EXERCISE AIM: When you spot the word "SCRL" in a line of the data below, copy that line.

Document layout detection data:
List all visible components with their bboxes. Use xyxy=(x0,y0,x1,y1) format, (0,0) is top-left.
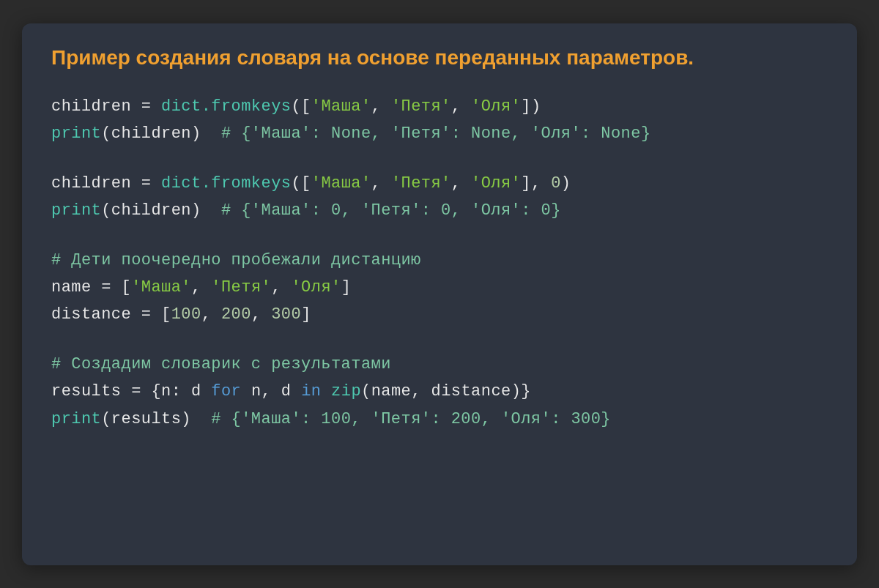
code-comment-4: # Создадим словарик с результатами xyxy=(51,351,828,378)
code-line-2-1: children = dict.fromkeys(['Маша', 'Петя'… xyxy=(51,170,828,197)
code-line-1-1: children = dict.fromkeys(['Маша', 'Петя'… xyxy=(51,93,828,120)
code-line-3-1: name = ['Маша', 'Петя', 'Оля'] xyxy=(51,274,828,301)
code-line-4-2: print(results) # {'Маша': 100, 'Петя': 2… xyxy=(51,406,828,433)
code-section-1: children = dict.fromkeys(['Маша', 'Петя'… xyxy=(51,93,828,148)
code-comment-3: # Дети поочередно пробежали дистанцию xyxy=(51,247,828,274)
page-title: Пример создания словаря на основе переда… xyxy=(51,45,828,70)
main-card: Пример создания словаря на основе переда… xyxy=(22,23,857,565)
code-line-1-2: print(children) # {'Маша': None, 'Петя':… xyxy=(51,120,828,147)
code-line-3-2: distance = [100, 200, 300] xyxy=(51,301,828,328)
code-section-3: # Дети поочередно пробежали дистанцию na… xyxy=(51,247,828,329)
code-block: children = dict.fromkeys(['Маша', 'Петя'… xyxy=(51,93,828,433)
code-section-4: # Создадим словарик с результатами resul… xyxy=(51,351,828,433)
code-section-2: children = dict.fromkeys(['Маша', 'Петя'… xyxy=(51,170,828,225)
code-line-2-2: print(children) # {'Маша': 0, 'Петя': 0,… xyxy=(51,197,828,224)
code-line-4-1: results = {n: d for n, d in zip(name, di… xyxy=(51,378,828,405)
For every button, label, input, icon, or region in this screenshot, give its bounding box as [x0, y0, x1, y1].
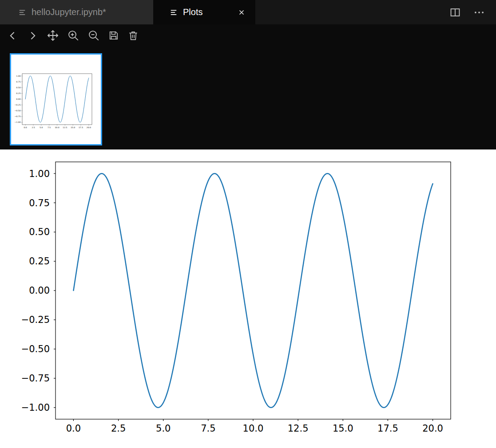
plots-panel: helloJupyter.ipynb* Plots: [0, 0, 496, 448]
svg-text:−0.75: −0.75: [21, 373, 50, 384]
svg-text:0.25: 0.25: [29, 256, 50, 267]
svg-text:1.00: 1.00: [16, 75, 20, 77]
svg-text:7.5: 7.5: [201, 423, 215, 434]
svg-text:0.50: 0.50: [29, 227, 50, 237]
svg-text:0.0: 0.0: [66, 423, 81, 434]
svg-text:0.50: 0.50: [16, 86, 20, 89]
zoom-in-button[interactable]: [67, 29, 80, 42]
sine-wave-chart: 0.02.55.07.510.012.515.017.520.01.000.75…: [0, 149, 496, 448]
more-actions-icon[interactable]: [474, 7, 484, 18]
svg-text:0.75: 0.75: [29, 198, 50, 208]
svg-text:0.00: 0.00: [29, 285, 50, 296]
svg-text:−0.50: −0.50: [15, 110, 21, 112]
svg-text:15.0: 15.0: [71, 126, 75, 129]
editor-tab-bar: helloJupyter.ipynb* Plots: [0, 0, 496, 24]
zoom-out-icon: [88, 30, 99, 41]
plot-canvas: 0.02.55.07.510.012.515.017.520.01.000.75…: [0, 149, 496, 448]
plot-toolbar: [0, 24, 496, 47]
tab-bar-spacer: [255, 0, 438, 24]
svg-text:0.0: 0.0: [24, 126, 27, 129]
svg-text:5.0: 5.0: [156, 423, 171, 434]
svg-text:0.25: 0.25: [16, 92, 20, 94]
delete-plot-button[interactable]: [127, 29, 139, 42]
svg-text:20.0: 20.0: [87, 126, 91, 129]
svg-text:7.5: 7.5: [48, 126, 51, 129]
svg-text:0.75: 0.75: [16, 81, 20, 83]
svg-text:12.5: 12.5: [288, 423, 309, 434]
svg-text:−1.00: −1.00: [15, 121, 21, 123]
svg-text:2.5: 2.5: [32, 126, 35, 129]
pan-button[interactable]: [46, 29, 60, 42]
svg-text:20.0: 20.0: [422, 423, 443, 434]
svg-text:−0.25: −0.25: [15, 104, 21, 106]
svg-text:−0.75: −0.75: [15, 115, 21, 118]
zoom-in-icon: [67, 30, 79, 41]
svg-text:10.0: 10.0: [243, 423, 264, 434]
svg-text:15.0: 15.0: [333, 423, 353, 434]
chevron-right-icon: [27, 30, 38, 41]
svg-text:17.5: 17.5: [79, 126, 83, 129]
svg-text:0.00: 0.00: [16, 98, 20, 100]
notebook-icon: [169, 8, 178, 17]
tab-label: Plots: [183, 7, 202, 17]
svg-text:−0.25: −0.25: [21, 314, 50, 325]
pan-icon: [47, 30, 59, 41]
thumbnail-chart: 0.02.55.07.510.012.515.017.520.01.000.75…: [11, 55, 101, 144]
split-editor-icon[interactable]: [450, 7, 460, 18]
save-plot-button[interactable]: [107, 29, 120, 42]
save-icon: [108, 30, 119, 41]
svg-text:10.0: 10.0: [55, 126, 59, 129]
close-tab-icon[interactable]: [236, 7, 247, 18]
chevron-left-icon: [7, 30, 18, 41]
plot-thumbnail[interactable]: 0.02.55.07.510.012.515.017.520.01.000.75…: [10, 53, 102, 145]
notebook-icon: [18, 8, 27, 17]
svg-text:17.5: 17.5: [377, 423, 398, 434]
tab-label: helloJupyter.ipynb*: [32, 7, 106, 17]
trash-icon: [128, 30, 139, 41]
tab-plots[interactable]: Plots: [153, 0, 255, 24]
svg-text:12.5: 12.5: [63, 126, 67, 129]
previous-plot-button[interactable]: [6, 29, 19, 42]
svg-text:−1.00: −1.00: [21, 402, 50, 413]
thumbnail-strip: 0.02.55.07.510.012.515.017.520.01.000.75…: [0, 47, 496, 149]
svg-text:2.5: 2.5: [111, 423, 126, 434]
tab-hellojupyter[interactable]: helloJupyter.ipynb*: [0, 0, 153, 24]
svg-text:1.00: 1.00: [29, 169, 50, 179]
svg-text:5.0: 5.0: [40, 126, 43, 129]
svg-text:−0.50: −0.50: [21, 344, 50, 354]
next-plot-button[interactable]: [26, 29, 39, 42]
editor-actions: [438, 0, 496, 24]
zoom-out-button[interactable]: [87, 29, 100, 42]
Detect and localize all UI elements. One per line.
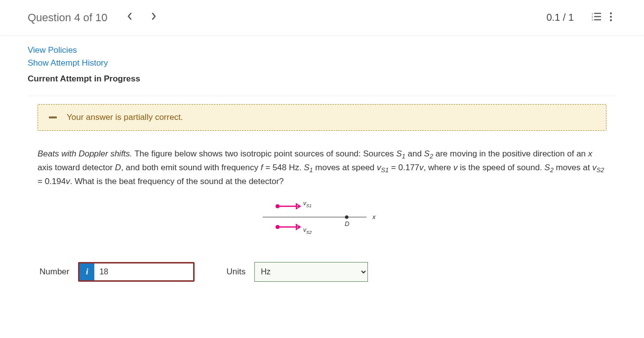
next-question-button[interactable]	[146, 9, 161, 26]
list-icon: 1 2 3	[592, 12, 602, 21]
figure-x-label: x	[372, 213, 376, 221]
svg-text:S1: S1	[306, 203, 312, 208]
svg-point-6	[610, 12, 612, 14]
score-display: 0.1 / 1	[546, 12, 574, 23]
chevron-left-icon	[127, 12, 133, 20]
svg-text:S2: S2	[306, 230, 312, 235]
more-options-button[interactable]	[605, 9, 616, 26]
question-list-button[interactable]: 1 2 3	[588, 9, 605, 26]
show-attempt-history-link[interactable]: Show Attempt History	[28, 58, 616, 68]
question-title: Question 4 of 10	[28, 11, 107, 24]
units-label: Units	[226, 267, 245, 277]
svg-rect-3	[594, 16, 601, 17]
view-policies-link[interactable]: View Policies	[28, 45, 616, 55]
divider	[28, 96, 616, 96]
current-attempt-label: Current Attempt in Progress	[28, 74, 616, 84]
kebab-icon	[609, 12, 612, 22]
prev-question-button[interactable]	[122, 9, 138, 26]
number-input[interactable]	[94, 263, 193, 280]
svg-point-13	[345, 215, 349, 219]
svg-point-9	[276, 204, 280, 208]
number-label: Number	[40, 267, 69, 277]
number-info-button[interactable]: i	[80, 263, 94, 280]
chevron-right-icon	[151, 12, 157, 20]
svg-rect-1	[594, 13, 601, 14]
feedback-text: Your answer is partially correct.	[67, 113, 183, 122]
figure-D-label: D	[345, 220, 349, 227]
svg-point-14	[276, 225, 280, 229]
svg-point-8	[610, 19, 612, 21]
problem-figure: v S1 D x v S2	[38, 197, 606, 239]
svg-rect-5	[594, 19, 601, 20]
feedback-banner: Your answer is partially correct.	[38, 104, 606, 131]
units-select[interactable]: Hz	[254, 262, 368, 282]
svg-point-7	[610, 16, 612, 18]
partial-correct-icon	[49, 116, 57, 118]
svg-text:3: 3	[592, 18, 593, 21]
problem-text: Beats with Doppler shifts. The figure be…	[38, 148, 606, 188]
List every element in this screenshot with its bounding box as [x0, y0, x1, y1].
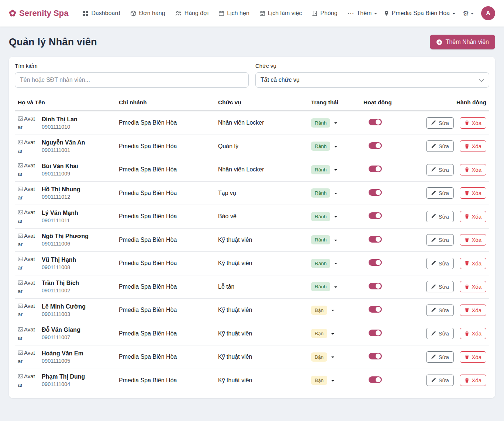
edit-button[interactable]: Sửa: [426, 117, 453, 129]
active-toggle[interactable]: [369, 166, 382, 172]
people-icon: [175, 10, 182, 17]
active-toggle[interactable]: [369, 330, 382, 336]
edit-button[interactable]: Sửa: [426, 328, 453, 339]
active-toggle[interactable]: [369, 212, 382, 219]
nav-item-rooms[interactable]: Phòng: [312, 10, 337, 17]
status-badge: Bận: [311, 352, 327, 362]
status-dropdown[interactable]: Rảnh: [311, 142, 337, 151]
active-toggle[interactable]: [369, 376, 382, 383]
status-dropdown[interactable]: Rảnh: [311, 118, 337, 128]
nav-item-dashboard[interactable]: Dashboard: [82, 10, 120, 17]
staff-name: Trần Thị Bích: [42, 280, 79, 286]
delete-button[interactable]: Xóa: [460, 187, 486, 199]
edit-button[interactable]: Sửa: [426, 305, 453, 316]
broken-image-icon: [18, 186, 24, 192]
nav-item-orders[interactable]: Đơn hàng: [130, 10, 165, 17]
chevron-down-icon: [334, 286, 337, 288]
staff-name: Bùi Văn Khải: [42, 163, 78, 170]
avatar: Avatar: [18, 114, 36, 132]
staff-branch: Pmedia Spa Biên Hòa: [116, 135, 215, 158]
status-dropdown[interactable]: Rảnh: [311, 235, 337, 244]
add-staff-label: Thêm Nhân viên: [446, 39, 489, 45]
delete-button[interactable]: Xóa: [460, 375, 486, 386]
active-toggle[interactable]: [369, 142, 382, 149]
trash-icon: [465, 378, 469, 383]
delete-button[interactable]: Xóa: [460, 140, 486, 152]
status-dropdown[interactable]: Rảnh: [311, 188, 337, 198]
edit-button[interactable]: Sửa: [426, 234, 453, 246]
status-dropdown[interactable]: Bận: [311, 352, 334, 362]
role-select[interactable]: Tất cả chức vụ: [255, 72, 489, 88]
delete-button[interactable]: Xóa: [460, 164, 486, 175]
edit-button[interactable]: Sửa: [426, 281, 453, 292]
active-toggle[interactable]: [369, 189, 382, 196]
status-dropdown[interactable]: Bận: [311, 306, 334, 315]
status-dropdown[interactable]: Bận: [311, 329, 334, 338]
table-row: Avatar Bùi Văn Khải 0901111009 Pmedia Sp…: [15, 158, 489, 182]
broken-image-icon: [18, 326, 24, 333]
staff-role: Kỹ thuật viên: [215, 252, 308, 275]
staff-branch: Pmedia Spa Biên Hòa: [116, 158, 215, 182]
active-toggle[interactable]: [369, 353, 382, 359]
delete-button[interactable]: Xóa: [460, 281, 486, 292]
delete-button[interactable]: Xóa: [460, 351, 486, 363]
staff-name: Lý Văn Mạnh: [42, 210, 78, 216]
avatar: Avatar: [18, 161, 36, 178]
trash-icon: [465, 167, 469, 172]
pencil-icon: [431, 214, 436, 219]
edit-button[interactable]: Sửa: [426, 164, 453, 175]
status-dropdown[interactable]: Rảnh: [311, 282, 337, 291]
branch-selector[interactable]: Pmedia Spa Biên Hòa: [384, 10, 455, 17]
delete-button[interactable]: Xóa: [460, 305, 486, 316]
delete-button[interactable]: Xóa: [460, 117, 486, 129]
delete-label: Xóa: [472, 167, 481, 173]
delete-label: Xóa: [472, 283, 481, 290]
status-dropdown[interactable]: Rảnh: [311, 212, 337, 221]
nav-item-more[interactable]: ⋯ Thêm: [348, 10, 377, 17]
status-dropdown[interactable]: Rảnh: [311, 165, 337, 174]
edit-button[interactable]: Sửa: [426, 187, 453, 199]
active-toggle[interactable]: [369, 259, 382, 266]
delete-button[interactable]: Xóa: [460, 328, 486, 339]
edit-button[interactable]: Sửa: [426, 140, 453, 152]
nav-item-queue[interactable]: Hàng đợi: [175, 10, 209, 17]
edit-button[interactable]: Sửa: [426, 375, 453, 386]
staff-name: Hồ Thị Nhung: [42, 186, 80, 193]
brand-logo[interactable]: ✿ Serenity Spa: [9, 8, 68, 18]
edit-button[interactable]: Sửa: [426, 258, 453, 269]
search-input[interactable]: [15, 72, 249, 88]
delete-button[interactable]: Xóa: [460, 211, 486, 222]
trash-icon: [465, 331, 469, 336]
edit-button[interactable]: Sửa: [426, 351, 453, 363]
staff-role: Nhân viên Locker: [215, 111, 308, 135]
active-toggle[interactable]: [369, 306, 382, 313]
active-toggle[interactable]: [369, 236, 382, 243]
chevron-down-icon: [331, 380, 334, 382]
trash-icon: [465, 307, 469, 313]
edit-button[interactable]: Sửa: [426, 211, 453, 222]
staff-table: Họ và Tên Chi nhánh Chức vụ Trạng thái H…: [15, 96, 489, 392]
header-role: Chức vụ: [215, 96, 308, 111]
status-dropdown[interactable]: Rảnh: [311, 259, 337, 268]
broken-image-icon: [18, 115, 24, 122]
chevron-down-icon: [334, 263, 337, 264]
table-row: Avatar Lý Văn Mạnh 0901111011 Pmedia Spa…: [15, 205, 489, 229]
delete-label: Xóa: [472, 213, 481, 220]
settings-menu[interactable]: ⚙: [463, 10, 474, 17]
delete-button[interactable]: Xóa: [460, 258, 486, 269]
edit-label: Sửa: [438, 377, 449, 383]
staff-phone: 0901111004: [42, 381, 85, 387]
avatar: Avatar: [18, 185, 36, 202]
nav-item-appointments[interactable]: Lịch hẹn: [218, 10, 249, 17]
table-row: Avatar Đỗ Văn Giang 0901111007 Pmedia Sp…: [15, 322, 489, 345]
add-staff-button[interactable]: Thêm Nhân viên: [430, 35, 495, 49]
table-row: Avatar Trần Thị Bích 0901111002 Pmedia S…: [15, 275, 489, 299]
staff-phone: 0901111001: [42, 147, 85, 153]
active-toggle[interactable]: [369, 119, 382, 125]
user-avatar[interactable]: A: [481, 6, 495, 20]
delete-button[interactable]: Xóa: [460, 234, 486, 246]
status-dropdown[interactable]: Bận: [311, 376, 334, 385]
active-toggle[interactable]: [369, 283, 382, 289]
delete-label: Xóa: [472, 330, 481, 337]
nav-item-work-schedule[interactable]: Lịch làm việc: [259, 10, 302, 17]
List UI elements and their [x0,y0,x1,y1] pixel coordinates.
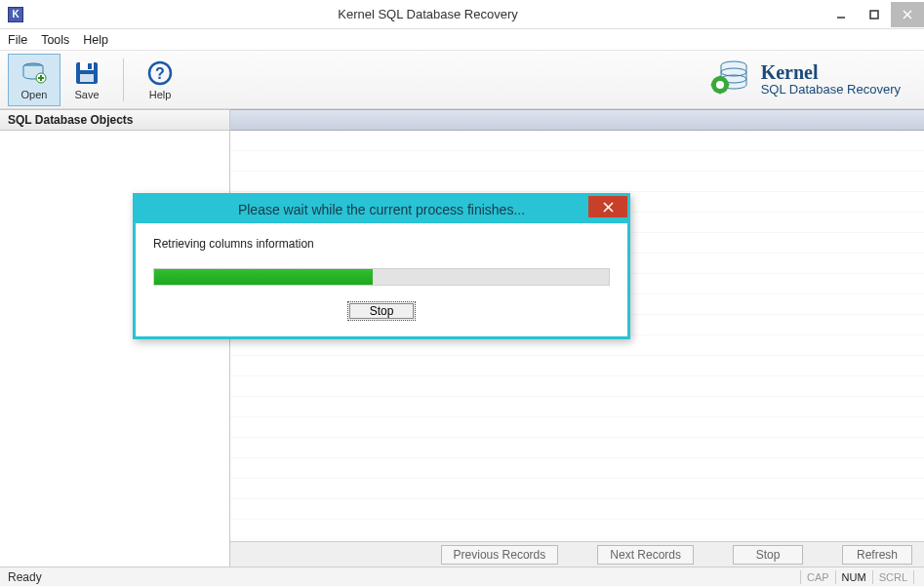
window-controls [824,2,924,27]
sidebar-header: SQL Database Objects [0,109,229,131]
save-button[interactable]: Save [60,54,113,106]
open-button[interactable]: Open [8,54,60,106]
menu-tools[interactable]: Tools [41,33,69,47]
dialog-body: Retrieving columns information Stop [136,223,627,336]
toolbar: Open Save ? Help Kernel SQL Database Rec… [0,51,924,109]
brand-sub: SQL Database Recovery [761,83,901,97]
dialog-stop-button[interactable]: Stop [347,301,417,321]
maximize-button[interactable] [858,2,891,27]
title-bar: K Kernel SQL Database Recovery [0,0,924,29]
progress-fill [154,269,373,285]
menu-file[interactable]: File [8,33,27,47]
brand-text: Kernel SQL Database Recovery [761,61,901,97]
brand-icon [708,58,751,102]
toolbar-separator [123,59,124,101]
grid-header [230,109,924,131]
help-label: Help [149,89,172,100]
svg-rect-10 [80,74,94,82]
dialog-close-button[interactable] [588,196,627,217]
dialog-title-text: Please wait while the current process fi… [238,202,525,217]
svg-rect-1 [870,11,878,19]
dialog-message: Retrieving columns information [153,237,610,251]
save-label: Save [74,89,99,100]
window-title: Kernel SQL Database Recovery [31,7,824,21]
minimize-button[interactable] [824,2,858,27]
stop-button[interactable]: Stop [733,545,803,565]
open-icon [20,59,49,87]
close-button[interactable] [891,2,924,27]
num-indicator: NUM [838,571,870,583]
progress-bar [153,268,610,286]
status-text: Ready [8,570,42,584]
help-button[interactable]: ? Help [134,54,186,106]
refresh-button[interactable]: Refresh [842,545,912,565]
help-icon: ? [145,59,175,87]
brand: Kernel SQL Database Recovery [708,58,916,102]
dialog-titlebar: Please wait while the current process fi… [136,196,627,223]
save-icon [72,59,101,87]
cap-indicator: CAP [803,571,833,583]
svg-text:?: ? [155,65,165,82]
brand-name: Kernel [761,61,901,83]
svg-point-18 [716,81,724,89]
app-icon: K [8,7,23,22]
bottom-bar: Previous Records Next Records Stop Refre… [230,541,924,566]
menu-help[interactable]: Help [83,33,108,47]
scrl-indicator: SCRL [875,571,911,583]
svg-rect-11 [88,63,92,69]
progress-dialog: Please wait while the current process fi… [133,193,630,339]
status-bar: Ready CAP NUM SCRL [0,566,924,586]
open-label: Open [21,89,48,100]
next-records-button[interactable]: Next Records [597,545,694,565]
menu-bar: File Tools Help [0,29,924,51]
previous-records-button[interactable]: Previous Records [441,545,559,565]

OUTPUT FOR THIS EXERCISE:
scrl-indicator: SCRL [875,571,911,583]
status-bar: Ready CAP NUM SCRL [0,566,924,586]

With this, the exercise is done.